In [1]:
# !wget http://qim.fs.quoracdn.net/quora_duplicate_questions.tsv

In [2]:
import tensorflow as tf
import re
import numpy as np
import pandas as pd
from tqdm import tqdm
import collections
from unidecode import unidecode
from sklearn.cross_validation import train_test_split



In [3]:
def build_dataset(words, n_words):
    count = [['PAD', 0], ['GO', 1], ['EOS', 2], ['UNK', 3], ['SEPARATOR', 4]]
    count.extend(collections.Counter(words).most_common(n_words - 1))
    dictionary = dict()
    for word, _ in count:
        dictionary[word] = len(dictionary)
    data = list()
    unk_count = 0
    for word in words:
        index = dictionary.get(word, 0)
        if index == 0:
            unk_count += 1
        data.append(index)
    count[0][1] = unk_count
    reversed_dictionary = dict(zip(dictionary.values(), dictionary.keys()))
    return data, count, dictionary, reversed_dictionary

def str_idx(corpus, dic, maxlen, UNK=3):
    X = np.zeros((len(corpus),maxlen))
    for i in range(len(corpus)):
        for no, k in enumerate(corpus[i][:maxlen][::-1]):
            val = dic[k] if k in dic else UNK
            X[i,-1 - no]= val
    return X

def cleaning(string):
    string = unidecode(string).replace('.', ' . ').replace(',', ' , ')
    string = re.sub('[^A-Za-z\- ]+', ' ', string)
    string = re.sub(r'[ ]+', ' ', string).strip()
    return string.lower()

In [4]:
df = pd.read_csv('quora_duplicate_questions.tsv', delimiter='\t').dropna()
df.head()

Unnamed: 0,id,qid1,qid2,question1,question2,is_duplicate
0,0,1,2,What is the step by step guide to invest in sh...,What is the step by step guide to invest in sh...,0
1,1,3,4,What is the story of Kohinoor (Koh-i-Noor) Dia...,What would happen if the Indian government sto...,0
2,2,5,6,How can I increase the speed of my internet co...,How can Internet speed be increased by hacking...,0
3,3,7,8,Why am I mentally very lonely?
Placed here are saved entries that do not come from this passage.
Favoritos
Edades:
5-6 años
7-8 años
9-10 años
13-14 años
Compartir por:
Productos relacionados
How can I solve...,Find the remainder when [math]23^{24}[/math] i...,0
4,4,9,10,"Which one dissolve in water quikly sugar, salt...",Which fish would survive in salt water?,0


In [5]:
left, right, label = df['question1'].tolist(), df['question2'].tolist(), df['is_duplicate'].tolist()

In [6]:
np.unique(label, return_counts = True)

(array([0, 1]), array([255024, 149263]))

In [7]:
for i in tqdm(range(len(left))):
    left[i] = cleaning(left[i])
    right[i] = cleaning(right[i])
    left[i] = left[i] + ' SEPARATOR ' + right[i]
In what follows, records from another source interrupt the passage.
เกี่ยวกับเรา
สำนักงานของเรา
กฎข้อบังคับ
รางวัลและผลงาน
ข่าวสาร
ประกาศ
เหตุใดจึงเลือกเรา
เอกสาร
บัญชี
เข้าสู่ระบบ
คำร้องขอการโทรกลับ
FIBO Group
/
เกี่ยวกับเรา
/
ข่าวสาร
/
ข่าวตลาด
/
100%|██████████| 404287/404287 [00:07<00:00, 51783.93it/s]


In [8]:
concat = ' '.join(left).split()
vocabulary_size = len(list(set(concat)))
data, count, dictionary, rev_dictionary = build_dataset(concat, vocabulary_size)
print('vocab from size: %d'%(vocabulary_size))
print('Most common words', count[4:10])
print('Sample data', data[:10], [rev_dictionary[i] for i in data[:10]])

vocab from size: 87662
Most common words [['SEPARATOR', 4], ('SEPARATOR', 404287), ('the', 377593), ('what', 324635), ('is', 269934), ('i', 223893)]
Sample data [6, 7, 5, 1286, 63, 1286, 2502, 11, 565, 12] ['what', 'is', 'the', 'step', 'by', 'step', 'guide', 'to', 'invest', 'in']


In [13]:
def position_encoding(inputs):
    T = tf.shape(inputs)[1]
    repr_dim = inputs.get_shape()[-1].value
    pos = tf.reshape(tf.range(0.0, tf.to_float(T), dtype=tf.float32), [-1, 1])
    i = np.arange(0, repr_dim, 2, np.float32)
    denom = np.reshape(np.power(10000.0, i / repr_dim), [1, -1])
    enc = tf.expand_dims(tf.concat([tf.sin(pos / denom), tf.cos(pos / denom)], 1), 0)
    return tf.tile(enc, [tf.shape(inputs)[0], 1, 1])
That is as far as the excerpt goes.